As you review the previous screenshot, you see that the ident port does respond as being closed. Virtually, all of the other ports do not respond, so at least we have something to go on. This is because the Smoothwall installation is registered if there is an Internet connection, and the identity is controlled over port 113.
As we worked through this chapter, there was one thing that we discovered during our scan of the router; it is the use of ICMP error messages, so we want to see if there are any ICMP messages being returned by the Smoothwall machine. It is always a good idea to start with a fresh capture, so in Wireshark, navigate to Capture | Restart to start a new capture on the interface. To make your task easier, enter a filter of ICMP and click on Apply. Then, return to your terminal window, run the Nmap scan again, and observe the results in Wireshark.

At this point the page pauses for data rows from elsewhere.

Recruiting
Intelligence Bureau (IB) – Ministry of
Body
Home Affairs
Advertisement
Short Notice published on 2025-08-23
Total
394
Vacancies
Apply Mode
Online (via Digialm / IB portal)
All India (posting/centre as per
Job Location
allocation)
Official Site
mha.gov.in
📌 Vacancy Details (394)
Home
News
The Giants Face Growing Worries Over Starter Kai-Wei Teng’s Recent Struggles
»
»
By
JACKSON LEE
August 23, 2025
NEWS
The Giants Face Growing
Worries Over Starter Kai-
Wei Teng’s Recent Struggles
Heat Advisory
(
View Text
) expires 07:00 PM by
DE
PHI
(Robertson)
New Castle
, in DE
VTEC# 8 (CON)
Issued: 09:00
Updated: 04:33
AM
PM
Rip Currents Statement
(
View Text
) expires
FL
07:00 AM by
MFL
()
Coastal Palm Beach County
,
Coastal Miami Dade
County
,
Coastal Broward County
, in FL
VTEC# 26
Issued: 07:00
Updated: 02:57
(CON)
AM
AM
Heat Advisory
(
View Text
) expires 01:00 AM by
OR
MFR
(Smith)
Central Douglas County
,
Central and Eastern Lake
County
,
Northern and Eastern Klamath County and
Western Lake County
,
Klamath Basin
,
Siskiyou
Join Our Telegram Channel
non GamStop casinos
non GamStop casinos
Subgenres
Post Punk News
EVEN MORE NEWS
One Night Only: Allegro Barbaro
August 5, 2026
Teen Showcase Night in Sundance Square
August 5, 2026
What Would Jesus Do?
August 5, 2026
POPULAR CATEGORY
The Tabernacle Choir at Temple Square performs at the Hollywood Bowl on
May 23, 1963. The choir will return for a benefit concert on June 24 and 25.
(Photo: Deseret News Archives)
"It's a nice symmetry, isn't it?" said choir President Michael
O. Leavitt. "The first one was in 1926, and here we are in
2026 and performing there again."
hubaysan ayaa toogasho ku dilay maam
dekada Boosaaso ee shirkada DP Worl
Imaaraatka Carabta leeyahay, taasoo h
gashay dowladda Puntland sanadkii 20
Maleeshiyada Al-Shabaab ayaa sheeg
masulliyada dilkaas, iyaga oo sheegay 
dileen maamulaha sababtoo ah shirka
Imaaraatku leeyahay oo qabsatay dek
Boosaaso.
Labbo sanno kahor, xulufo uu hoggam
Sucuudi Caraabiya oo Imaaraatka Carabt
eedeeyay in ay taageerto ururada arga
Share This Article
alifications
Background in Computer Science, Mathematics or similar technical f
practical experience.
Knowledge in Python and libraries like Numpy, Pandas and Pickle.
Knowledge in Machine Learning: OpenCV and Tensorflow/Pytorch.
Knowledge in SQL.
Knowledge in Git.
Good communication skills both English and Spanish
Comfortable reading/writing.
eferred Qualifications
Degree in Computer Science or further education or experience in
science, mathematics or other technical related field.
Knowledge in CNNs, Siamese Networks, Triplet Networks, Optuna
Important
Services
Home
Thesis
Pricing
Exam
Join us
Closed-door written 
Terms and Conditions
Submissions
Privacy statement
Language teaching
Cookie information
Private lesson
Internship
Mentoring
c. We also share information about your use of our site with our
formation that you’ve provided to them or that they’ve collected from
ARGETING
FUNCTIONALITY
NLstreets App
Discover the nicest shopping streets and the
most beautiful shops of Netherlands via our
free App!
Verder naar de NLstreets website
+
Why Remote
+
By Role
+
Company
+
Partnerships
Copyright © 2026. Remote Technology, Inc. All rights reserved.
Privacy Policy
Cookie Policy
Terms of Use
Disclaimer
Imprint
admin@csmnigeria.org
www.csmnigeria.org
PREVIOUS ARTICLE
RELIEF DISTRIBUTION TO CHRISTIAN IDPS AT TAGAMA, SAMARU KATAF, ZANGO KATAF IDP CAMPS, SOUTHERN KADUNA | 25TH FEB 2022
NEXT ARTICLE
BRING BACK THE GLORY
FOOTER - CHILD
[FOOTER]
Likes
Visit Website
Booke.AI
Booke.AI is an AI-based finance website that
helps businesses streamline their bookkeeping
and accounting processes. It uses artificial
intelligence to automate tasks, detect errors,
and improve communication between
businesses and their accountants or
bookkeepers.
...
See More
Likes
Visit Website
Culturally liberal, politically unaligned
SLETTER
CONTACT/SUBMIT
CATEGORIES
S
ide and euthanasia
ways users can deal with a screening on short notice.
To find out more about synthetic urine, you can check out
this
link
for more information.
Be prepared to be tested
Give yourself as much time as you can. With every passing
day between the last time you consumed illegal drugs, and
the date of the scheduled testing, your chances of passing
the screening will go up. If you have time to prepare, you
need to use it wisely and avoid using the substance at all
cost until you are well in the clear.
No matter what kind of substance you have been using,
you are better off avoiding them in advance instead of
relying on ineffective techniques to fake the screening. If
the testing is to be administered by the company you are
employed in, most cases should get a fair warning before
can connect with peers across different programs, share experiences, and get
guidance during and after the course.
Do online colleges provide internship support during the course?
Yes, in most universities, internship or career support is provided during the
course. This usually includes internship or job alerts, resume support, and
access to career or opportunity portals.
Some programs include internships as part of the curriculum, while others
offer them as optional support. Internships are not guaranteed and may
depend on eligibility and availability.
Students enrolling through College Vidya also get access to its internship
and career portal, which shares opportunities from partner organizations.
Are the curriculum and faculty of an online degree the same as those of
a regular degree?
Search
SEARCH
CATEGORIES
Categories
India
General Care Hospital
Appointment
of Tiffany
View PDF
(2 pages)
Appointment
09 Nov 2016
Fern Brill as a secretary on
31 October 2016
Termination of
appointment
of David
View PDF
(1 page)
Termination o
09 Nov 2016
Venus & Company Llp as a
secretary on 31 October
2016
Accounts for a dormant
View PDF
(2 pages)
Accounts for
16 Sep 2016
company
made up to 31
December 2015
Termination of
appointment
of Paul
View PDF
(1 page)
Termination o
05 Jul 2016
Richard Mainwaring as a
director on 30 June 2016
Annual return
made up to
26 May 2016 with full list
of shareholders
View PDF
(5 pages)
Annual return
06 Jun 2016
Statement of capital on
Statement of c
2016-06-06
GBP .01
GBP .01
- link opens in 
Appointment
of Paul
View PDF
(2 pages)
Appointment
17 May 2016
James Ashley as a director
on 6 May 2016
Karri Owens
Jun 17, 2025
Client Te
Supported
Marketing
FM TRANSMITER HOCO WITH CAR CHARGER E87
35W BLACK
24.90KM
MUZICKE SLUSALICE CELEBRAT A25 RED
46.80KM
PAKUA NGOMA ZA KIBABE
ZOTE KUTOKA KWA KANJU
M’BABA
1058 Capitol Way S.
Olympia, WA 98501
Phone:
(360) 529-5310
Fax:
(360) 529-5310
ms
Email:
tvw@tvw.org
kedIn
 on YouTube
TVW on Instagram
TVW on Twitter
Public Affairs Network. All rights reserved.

An example of the results is shown in the following screenshot:
We do have the ICMP traffic, and this could assist us in determining whether we will encounter a firewall. Next, we will want to know what port is responding with the ICMP message. We know that according to RFC 793, this is a valid response for a UDP port that is closed. So, we need to determine if this is a UDP port that responds, or if it is a TCP. We will run our scan again and only look at TCP traffic, and we will do that by entering nmap -sS <target IP> and observing Wireshark during the scan. An example of the results is shown in the following screenshot:
From the previous screenshot, we see that the TCP port causes the response, and therefore, it does not follow the RFC. We can now conclude that we have a firewall in place, and we can try to attack it or get through it.
This again is the reality of testing; we can find a firewall, and unless we gain something about the firewall, it can be difficult, if not impossible, to successfully attack it. In this case, if we did not have the advantage of knowing this is the Smoothwall firewall, we would pretty much be in the dark as to what type of firewall we encountered.
You are welcome to continue to try and get information about the firewall so that you can attack it, but we will move on because having worked with the Smoothwall firewall for a number of years, it is much easier to discover ways through it or use some form of social engineering to get access behind it.
Now, let us turn our attention to the pfSense firewall to get a comparison to what we saw with Smoothwall. Boot the pfSense machine, and connect the Kali Linux machine to the VMnet4 interface so we can do the scan against the pfSense interface. Once you have configured Kali, carry out the scan and enter nmap -A 192.168.40.40.
An indication of the output of this scan is shown in the following screenshot:
Again, we do not have really anything to go on from the scan; if we do a scan with just one port it will come back filtered, and as such we can deduce there is an ACL in place. We will stop here with the scans, since we have provided a number of different ways to experiment and practice the process of dealing with firewalls.